● **ASSIGNED TASK**
Transcribe exactly, and only, the lines from the one containing "وبعد نفي البلدية،" through the end of the material.

● **GIVEN INFORMATION**
--------------------------------------------------
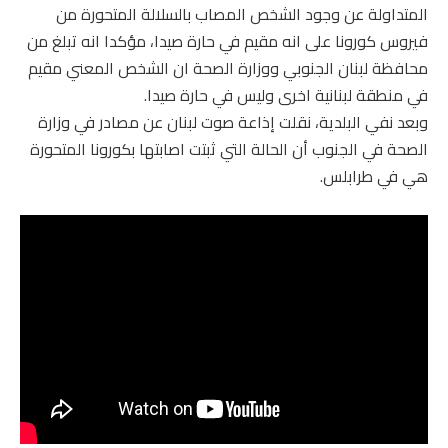
المتداولة عن وجود الشخص المصاب بالسلالة المتحورة من
فيروس كورونا على انه مقيم في حارة صيدا، مؤكدا انه تبلغ من
محافظة لبنان الجنوبي ووزارة الصحة ان الشخص المعني مقيم
في منطقة لبنانية اخرى وليس في حارة صيدا.
وبعد نفي البلدية، نقلت إذاعة صوت لبنان عن مصادر في وزارة
الصحة في الجنوب أن الحالة التي ثبتت اصابتها بكورونا المتحورة
هي في طرابلس.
--------------------------------------------------
● **ANSWER TO THE PROBLEM**
وبعد نفي البلدية، نقلت إذاعة صوت لبنان عن مصادر في وزارة
الصحة في الجنوب أن الحالة التي ثبتت اصابتها بكورونا المتحورة
هي في طرابلس.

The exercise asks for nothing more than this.